Roberto Disma sull’Unità del 26 luglio 2025

Sono trascorsi oltre dieci anni da quando il giornalismo locale ha scoperchiato un esercizio arbitrario e prepotente di sequestri e confische nella Sezione Misure di Prevenzione del Tribunale di Palermo: beni sequestrati col pretesto dell’antimafia e trasformati in un vero e proprio bancomat per giudici, amministratori giudiziari, coadiutori e affini. L’eco delle testate nazionali, necessario per le proporzioni dello scandalo, ha consentito che la pericolosa inchiesta non si riducesse a delle urla nel deserto – con relativa vicenda giudiziaria durata nove anni sulle spalle del giornalista Pino Maniaci, prima di un’assoluzione con formula piena riconfermata in Appello dall’infamante accusa di estorsione – e la Procura di Caltanissetta si è attivata per smantellare in sede giudiziaria il cosiddetto “cerchio magico” di Silvana Saguto.
Questo è quanto accaduto, confermato e senza possibilità di smentita. Che la reazione sia stata intrapresa da una piccola emittente come Telejato è tanto amaro quanto naturale: solo Davide affronta Golia, e per non vanificare la lotta delle vittime è necessario che il popolo sia padrone della narrazione e della memoria che viene tramandata. Infatti, nonostante l’attenzione dei media nazionali, ancora oggi il sospetto che il caso palermitano non sia affatto isolato e che esista un sistema rodato e distribuito nel Paese viene a malapena vociferato in sporadici episodi di piccole fonti d’informazione locale.
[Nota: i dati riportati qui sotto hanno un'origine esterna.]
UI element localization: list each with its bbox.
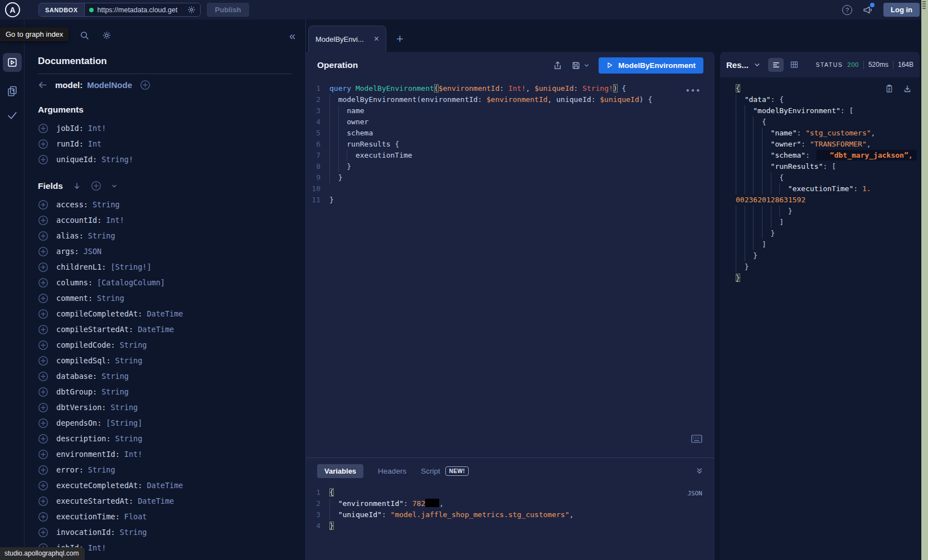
- doc-field-row[interactable]: args:JSON: [38, 244, 292, 259]
- add-field-icon[interactable]: [38, 324, 48, 335]
- doc-field-row[interactable]: uniqueId:String!: [38, 152, 292, 167]
- field-type[interactable]: [String!]: [110, 262, 151, 271]
- add-field-icon[interactable]: [38, 199, 48, 210]
- field-type[interactable]: String: [101, 372, 129, 381]
- add-field-icon[interactable]: [38, 231, 48, 241]
- field-type[interactable]: Int!: [124, 450, 143, 459]
- add-field-icon[interactable]: [38, 262, 48, 272]
- doc-field-row[interactable]: executeStartedAt:DateTime: [38, 493, 292, 509]
- field-type[interactable]: [String]: [106, 418, 142, 427]
- response-dropdown-chevron-icon[interactable]: [754, 61, 761, 69]
- add-to-query-icon[interactable]: [140, 80, 150, 90]
- tab-close-icon[interactable]: ×: [374, 35, 379, 43]
- doc-field-row[interactable]: childrenL1:[String!]: [38, 259, 292, 275]
- field-type[interactable]: Int!: [88, 124, 106, 133]
- doc-field-row[interactable]: dbtVersion:String: [38, 400, 292, 415]
- save-options-chevron-icon[interactable]: [584, 62, 590, 69]
- field-type[interactable]: Int!: [88, 543, 106, 552]
- doc-field-row[interactable]: access:String: [38, 197, 292, 212]
- add-field-icon[interactable]: [38, 402, 48, 413]
- doc-field-row[interactable]: dependsOn:[String]: [38, 415, 292, 431]
- field-type[interactable]: String: [115, 356, 143, 365]
- field-type[interactable]: String!: [101, 155, 133, 164]
- add-field-icon[interactable]: [38, 309, 48, 319]
- endpoint-input[interactable]: https://metadata.cloud.get: [85, 3, 200, 16]
- table-view-button[interactable]: [790, 60, 799, 69]
- add-field-icon[interactable]: [38, 465, 48, 475]
- add-field-icon[interactable]: [38, 215, 48, 226]
- tab-script-group[interactable]: Script NEW!: [421, 466, 469, 476]
- doc-field-row[interactable]: compiledCode:String: [38, 337, 292, 353]
- add-field-icon[interactable]: [38, 356, 48, 366]
- announcements-icon[interactable]: [863, 5, 873, 15]
- field-type[interactable]: String: [115, 434, 143, 443]
- apollo-logo[interactable]: A: [5, 2, 20, 17]
- field-type-link[interactable]: ModelNode: [87, 80, 132, 90]
- publish-button[interactable]: Publish: [207, 3, 250, 17]
- operation-editor[interactable]: ••• 1query ModelByEnvironment($environme…: [306, 79, 715, 457]
- add-field-icon[interactable]: [38, 387, 48, 397]
- tab-modelbyenvironment[interactable]: ModelByEnvi... ×: [308, 26, 386, 52]
- doc-field-row[interactable]: executeCompletedAt:DateTime: [38, 478, 292, 493]
- add-field-icon[interactable]: [38, 449, 48, 460]
- download-response-icon[interactable]: [903, 84, 912, 93]
- field-type[interactable]: String: [101, 387, 129, 396]
- add-field-icon[interactable]: [38, 527, 48, 538]
- doc-field-row[interactable]: environmentId:Int!: [38, 446, 292, 462]
- doc-field-row[interactable]: runId:Int: [38, 136, 292, 152]
- save-operation-icon[interactable]: [571, 61, 581, 70]
- field-type[interactable]: String: [120, 528, 147, 537]
- collapse-variables-icon[interactable]: [696, 467, 703, 475]
- tree-view-button[interactable]: [768, 58, 784, 72]
- doc-field-row[interactable]: alias:String: [38, 228, 292, 244]
- field-type[interactable]: DateTime: [147, 309, 183, 318]
- field-type[interactable]: Int: [88, 139, 101, 148]
- field-type[interactable]: String: [93, 200, 120, 209]
- response-body[interactable]: {"data": {"modelByEnvironment": [{"name"…: [720, 77, 920, 560]
- collapse-panel-icon[interactable]: «: [289, 30, 295, 41]
- login-button[interactable]: Log in: [883, 3, 920, 17]
- copy-response-icon[interactable]: [885, 84, 893, 93]
- field-type[interactable]: String: [88, 465, 115, 474]
- sort-fields-icon[interactable]: [72, 182, 81, 191]
- doc-field-row[interactable]: comment:String: [38, 290, 292, 306]
- doc-field-row[interactable]: compileStartedAt:DateTime: [38, 322, 292, 337]
- tab-headers[interactable]: Headers: [378, 467, 406, 475]
- field-type[interactable]: DateTime: [138, 496, 174, 505]
- add-field-icon[interactable]: [38, 434, 48, 444]
- collections-nav-icon[interactable]: [7, 85, 18, 96]
- add-field-icon[interactable]: [38, 277, 48, 288]
- tab-script[interactable]: Script: [421, 467, 440, 475]
- add-field-icon[interactable]: [38, 123, 48, 134]
- field-type[interactable]: String: [120, 340, 147, 349]
- field-type[interactable]: DateTime: [147, 481, 183, 490]
- tab-variables[interactable]: Variables: [317, 464, 363, 478]
- doc-field-row[interactable]: executionTime:Float: [38, 509, 292, 524]
- field-type[interactable]: DateTime: [138, 325, 174, 334]
- fields-options-chevron-icon[interactable]: [111, 183, 118, 189]
- add-field-icon[interactable]: [38, 139, 48, 149]
- add-field-icon[interactable]: [38, 340, 48, 350]
- doc-field-row[interactable]: database:String: [38, 368, 292, 384]
- settings-gear-icon[interactable]: [102, 31, 111, 40]
- editor-overflow-menu[interactable]: •••: [686, 85, 701, 96]
- field-type[interactable]: String: [97, 294, 124, 303]
- help-icon[interactable]: ?: [842, 5, 852, 15]
- doc-field-row[interactable]: description:String: [38, 431, 292, 446]
- field-type[interactable]: Int!: [106, 216, 124, 225]
- add-field-icon[interactable]: [38, 480, 48, 491]
- doc-field-row[interactable]: invocationId:String: [38, 524, 292, 540]
- checks-nav-icon[interactable]: [7, 110, 18, 121]
- endpoint-settings-icon[interactable]: [187, 6, 196, 14]
- doc-field-row[interactable]: jobId:Int!: [38, 120, 292, 136]
- add-field-icon[interactable]: [38, 293, 48, 304]
- keyboard-shortcuts-icon[interactable]: [691, 435, 702, 443]
- doc-field-row[interactable]: compiledSql:String: [38, 353, 292, 368]
- back-arrow-icon[interactable]: [38, 80, 47, 90]
- add-field-icon[interactable]: [38, 418, 48, 428]
- add-field-icon[interactable]: [38, 246, 48, 257]
- field-type[interactable]: [CatalogColumn]: [97, 278, 165, 287]
- doc-field-row[interactable]: compileCompletedAt:DateTime: [38, 306, 292, 322]
- new-tab-button[interactable]: +: [396, 33, 404, 52]
- doc-field-row[interactable]: columns:[CatalogColumn]: [38, 275, 292, 290]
Un altro aspetto su cui ancora oggi si tace è un vero e proprio segreto di Pulcinella: le correlazioni tra sequestri, confische e le sezioni della Fallimentare e delle Esecuzioni Immobiliari. È un dato di fatto, forte di numerosi episodi e della stessa giurisprudenza, che l’amministrazione giudiziaria di un bene confiscato intenzionata ad arricchirsi nutre un vivo interesse affinché il bene venga spolpato all’osso nel più breve tempo possibile, perché una volta fallito non vige l’obbligo di rendicontazione.
Se non è possibile discutere di questo, forse per non urtare il popolo di scandalizzati di pasoliniana memoria, è del tutto inconcepibile lo scandalo celato nell’ultima fase, quella delle aste giudiziarie, con metodi di partecipazione e assegnazione talmente ambigui che nessuno si sogna di aprire bocca al riguardo, protetti da una cortina giuridica fumosa, blindata, inviolabile e soprattutto legale, che impedisce l’avvio di un’azione giudiziaria.
La politica, che avrebbe tanti strumenti per intervenire, quando è chiamata in causa sembra reagire come un coscritto al fronte. Più che un disinteresse, dalle reazioni di Cafiero De Raho al ricorso alla CEDU della famiglia Cavallotti o dalla risposta giuridichese e inconcludente di Andrea Delmastro all’interrogazione parlamentare presentata da Roberto Giachetti, sembra che la politica abbia paura di affrontare l’argomento, ed è inquietante per un sistema in cui è impossibile non domandarsi quanto la mafia, quella vera, non sia direttamente o indirettamente coinvolta.
Questo è il tasto più intoccabile e spaventoso per quanto corrisponda al naturale corso delle devianze: la mafia che si veste di antimafia in un patto di reciproca sopravvivenza. Perché la politica si sente legittimata a non approfondire? La risposta è semplice, quasi banale: manca un approccio culturale. A prescindere da quanto il mondo sia preparato ad accettare la verità, la consapevolezza si alimenta di canali irrazionali e inarrestabili: la volontà di garantire una giustizia alle vittime, di porre i riflettori su quest’ultimo capitolo della Questione Meridionale, di dare una chiara collocazione culturale al fenomeno; perché no, sulle assi di un palcoscenico.
Dove il re viene denudato e la maschera del potere viene giudicata da una platea, dove la borghesia casca da tempo immemore nel tranello della mondanità e viene schiaffeggiata dalla memoria e dalle parole, il teatro rappresenta il battesimo di una presa di consapevolezza sociale e definitiva. L’immortalità della narrazione scenica libera la testimonianza dalla temporaneità della cronaca, rende il pubblico giudicante di ciò che vede e giudicato da quel che sente, in un presente ancora oggi troppo condizionato dal passato per guardare al futuro. Ed è proprio l’Arte a stimolare l’immaginazione, nel suo gioco è d’obbligo spingere il pensiero critico oltre ogni materialismo per far emergere quella suprema verità che, citando Eduardo De Filippo, in teatro è stata e sarà sempre la sublime finzione. Sarà fatto, sarà in scena.